QCE Mathematical Methods - Unit 4 - Continuous random variables and the normal distribution
Continuous Random Variables | QCE Mathematical Methods
Understand QCE Mathematical Methods continuous random variables, density functions, cumulative distribution functions, expected value and variance.
Updated 2026-05-18 - 4 min read
QCAA official coverage - Mathematical Methods 2025 v1.3
Exact syllabus points covered
- Use relative frequencies and histograms obtained from data to estimate probabilities associated with a continuous random variable.
- Understand probability density functions, cumulative distribution functions, and probabilities associated with a continuous random variable given by integrals.
- Calculate the expected value, $E(X)=\mu=\int_{-\infty}^{\infty}xp(x)\,dx$, of a continuous random variable where $p(x)$ is the probability density function.
- Calculate the variance, $\operatorname{Var}(X)=\sigma^2=\int_{-\infty}^{\infty}(x-\mu)^2p(x)\,dx$, and standard deviation $\sigma$, of a continuous random variable.
- Understand standardised normal variables ($z$-values, $z$-scores) and use these to compare samples.
A continuous random variable can take any value in an interval. Time, height, mass, distance and temperature are common examples. Unlike a discrete random variable, a continuous variable is not handled by adding probabilities at individual points.
For a continuous random variable:
$ P(X=a)=0 $
That does not mean values cannot occur. It means probability is measured across intervals, not exact points.
Original Sylligence diagram for continuous density cdf.

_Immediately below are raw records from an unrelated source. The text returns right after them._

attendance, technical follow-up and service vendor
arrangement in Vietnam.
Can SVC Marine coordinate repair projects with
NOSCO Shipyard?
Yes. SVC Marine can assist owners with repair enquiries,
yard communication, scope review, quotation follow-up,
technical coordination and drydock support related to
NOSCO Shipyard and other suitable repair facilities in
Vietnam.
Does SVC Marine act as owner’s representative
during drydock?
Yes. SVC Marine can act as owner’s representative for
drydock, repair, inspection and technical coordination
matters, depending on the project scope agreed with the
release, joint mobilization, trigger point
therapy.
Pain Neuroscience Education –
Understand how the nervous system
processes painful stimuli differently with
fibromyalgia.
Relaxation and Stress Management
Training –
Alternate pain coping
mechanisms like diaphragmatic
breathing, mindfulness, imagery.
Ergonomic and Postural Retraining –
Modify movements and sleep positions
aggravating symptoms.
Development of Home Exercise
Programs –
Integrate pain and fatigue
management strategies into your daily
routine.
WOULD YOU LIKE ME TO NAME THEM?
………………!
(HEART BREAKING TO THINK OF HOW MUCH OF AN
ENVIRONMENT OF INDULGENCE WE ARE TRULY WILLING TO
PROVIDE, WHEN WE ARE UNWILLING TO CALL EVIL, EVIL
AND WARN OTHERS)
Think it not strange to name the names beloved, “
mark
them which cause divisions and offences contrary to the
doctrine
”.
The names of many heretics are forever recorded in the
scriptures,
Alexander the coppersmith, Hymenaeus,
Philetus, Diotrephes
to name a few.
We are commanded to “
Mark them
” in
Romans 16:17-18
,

Probability density functions
A probability density function, usually written $p(x)$ or $f(x)$, gives a curve whose area represents probability. The total area under the curve must be:
$ \int_{-\infty}^{\infty}p(x)\,dx=1 $
For an interval:
$ P(a\le X\le b)=\int_a^b p(x)\,dx $
A function is a valid probability density function when:
- $p(x)\ge 0$ over its domain
- the total area under the curve is $1$
- probabilities are found by integrating over intervals
If the density is defined only on a finite interval, it is treated as $0$ outside that interval. For example, if $p(x)=2x$ for $0\le x\le 1$, then $p(x)=0$ for $x<0$ and $x>1$.
From histograms to density
Real continuous data often starts as a relative-frequency histogram. In a density histogram, each bar area represents relative frequency:
$ \text{bar area}=\text{relative frequency} $
Because:
$ \text{bar area}=\text{width}\times\text{height} $
the density height is:
$ \text{density}=\frac{\text{relative frequency}}{\text{class width}} $
This is why density can be greater than $1$ for a narrow interval. The height is not the probability; the area is.

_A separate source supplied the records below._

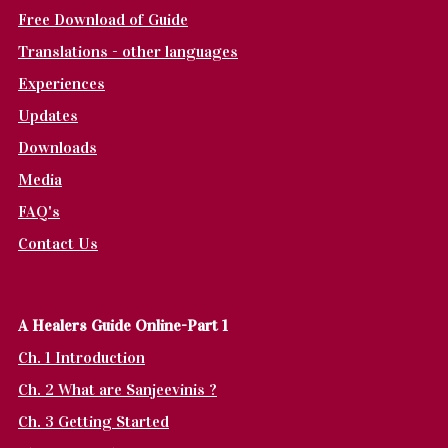
Free Download of Guide
Translations - other languages
Experiences
Updates
Downloads
Media
FAQ's
Contact Us
A Healers Guide Online-Part 1
Ch. 1 Introduction
Ch. 2 What are Sanjeevinis ?
Ch. 3 Getting Started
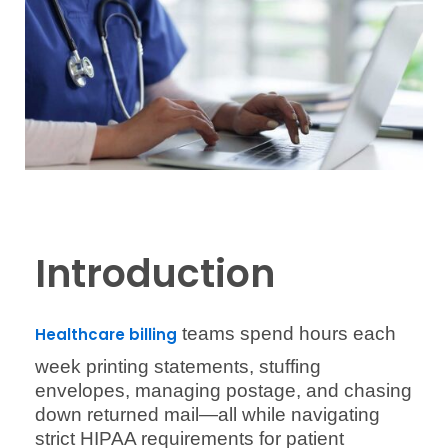
Introduction
teams spend hours each
Healthcare billing
week printing statements, stuffing
envelopes, managing postage, and chasing
down returned mail—all while navigating
strict HIPAA requirements for patient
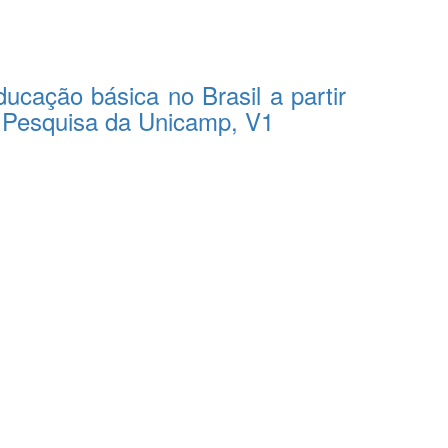
ucação básica no Brasil a partir
e Pesquisa da Unicamp, V1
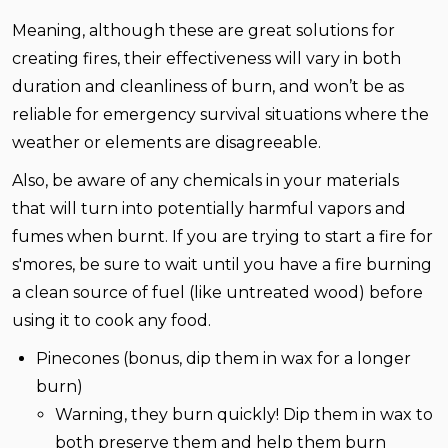
Meaning, although these are great solutions for
creating fires, their effectiveness will vary in both
duration and cleanliness of burn, and won’t be as
reliable for emergency survival situations where the
weather or elements are disagreeable.
Also, be aware of any chemicals in your materials
that will turn into potentially harmful vapors and
fumes when burnt. If you are trying to start a fire for
s'mores, be sure to wait until you have a fire burning
a clean source of fuel (like untreated wood) before
using it to cook any food.
Pinecones (bonus, dip them in wax for a longer
burn)
Warning, they burn quickly! Dip them in wax to
both preserve them and help them burn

Cumulative distribution functions
The cumulative distribution function, $F(x)$, gives the probability that the random variable is less than or equal to a value:
$ F(x)=P(X\le x) $
In integral form:
$ F(x)=\int_{-\infty}^{x}p(t)\,dt $
For a continuous distribution:
$ P(a\le X\le b)=F(b)-F(a) $
This is the statistics version of the definite-integral idea: accumulated probability up to $b$ minus accumulated probability up to $a$.
Because $P(X=a)=0$, the endpoint style does not change the answer:
$ P(a<X<b)=P(a\le X\le b)=P(a<X\le b) $
That is different from discrete random variables, where including or excluding an endpoint can matter.
Expected value and variance
For a continuous random variable:
$ E(X)=\mu=\int_{-\infty}^{\infty}xp(x)\,dx $
Variance is:
$ \operatorname{Var}(X)=\sigma^2=\int_{-\infty}^{\infty}(x-\mu)^2p(x)\,dx $
Standard deviation is $\sigma$.
The shortcut formula also works:
$ \operatorname{Var}(X)=E(X^2)-[E(X)]^2 $
where:
$ E(X^2)=\int_{-\infty}^{\infty}x^2p(x)\,dx $
For functions of a continuous random variable, the expected value is found by integrating the function times the density:
$ E(g(X))=\int_{-\infty}^{\infty}g(x)p(x)\,dx $
Worked example
Worked validation example
Histograms and relative frequency
Histograms from real data can estimate the shape of a continuous distribution. A large sample with sensible class widths can make the distribution easier to see. A small sample or poor bin choice can hide the shape.
For interval questions involving infinity, use the same area idea:
$ P(X>a)=1-F(a) $
and:
$ P(X\le a)=F(a) $
If a density is given in pieces, integrate over the piece or pieces that overlap the interval. Sketching the support first helps you avoid integrating over a region where the density is actually $0$.